PROBLEM → Every entry must be given again exactly. Include no pictures.

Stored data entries
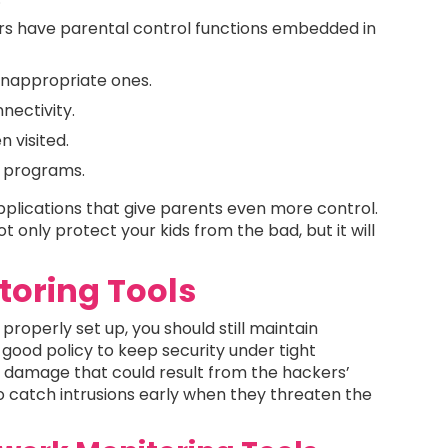
ers have parental control functions embedded in
 inappropriate ones.
nectivity.
 visited.
r programs.
pplications that give parents even more control.
t only protect your kids from the bad, but it will
oring Tools
properly set up, you should still maintain
a good policy to keep security under tight
al damage that could result from the hackers’
to catch intrusions early when they threaten the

RESPONSE TO THIS EXERCISE →
ers have parental control functions embedded in
 inappropriate ones.
nectivity.
 visited.
r programs.
pplications that give parents even more control.
t only protect your kids from the bad, but it will
oring Tools
properly set up, you should still maintain
a good policy to keep security under tight
al damage that could result from the hackers’
to catch intrusions early when they threaten the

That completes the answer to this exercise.